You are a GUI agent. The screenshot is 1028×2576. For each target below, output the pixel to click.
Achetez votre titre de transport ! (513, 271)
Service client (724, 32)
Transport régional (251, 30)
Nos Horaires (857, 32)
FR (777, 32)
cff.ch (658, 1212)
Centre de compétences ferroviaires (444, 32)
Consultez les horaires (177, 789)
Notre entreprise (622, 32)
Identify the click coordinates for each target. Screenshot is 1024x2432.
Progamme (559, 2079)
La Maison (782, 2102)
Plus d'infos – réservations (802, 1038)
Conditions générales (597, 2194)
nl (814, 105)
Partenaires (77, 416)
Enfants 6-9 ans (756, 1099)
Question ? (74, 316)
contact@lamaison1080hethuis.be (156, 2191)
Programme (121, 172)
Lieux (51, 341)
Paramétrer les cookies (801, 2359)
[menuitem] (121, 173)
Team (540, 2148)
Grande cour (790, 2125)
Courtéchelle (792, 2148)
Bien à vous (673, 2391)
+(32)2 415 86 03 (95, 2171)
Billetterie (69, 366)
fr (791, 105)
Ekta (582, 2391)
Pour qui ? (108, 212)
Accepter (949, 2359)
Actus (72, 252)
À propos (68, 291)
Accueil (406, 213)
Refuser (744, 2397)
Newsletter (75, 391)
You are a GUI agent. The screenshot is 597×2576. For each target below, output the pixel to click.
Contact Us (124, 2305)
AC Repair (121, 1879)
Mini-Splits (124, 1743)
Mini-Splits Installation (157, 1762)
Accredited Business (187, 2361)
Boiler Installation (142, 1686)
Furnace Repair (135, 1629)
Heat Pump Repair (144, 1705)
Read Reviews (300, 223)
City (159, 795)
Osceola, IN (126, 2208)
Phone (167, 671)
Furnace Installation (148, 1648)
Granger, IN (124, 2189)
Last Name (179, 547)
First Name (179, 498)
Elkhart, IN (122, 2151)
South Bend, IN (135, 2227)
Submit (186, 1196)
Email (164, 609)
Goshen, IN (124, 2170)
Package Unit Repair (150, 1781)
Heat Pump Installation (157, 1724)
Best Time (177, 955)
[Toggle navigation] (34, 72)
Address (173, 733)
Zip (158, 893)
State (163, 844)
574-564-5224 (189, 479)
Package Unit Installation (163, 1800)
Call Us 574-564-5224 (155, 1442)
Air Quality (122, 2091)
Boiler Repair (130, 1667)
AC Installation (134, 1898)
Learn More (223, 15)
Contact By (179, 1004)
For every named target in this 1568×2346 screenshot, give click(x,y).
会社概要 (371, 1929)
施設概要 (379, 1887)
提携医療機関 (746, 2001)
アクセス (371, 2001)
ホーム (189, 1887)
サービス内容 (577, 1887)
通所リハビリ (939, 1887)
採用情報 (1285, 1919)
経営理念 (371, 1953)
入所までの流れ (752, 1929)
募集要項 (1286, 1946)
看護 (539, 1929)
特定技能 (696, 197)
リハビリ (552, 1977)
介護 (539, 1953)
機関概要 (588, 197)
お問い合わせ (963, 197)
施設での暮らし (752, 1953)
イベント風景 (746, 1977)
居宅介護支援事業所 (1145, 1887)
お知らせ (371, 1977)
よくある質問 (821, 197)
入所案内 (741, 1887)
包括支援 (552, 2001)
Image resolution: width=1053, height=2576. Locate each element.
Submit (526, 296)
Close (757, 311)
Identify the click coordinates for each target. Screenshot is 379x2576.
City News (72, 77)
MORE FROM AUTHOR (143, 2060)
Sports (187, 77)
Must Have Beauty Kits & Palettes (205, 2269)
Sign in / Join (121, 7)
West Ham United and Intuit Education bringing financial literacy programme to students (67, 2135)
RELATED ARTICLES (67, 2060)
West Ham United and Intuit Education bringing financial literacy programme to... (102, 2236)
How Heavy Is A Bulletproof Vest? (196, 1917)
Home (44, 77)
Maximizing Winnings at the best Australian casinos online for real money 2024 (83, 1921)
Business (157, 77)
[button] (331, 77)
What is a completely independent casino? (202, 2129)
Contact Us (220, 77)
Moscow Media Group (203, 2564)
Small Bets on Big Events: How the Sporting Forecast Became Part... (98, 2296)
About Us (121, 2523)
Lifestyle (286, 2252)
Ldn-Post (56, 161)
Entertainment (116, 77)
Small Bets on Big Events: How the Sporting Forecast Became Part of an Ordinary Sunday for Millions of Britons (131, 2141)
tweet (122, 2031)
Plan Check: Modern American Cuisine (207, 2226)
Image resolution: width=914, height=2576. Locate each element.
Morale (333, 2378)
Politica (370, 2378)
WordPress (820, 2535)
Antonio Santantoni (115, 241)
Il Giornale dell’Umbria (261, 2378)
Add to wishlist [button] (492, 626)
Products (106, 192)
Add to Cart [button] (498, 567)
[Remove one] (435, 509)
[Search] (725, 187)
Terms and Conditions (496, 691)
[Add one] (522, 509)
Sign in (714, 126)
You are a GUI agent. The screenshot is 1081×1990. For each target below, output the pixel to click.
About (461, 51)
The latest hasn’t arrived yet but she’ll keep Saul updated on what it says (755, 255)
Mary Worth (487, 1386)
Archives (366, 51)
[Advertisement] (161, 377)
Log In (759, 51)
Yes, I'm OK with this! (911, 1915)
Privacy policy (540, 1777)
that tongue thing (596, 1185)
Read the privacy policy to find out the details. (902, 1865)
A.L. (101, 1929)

▶ What you are asked to do: Would you please write out, exactly and with no other lines, the stretch of the listing above from the line containing "Must Have Beauty Kits & Palettes (205, 2269)" through the line containing "Home (44, 77)"?

▶ Expected output:
Must Have Beauty Kits & Palettes (205, 2269)
Sign in / Join (121, 7)
West Ham United and Intuit Education bringing financial literacy programme to students (67, 2135)
RELATED ARTICLES (67, 2060)
West Ham United and Intuit Education bringing financial literacy programme to... (102, 2236)
How Heavy Is A Bulletproof Vest? (196, 1917)
Home (44, 77)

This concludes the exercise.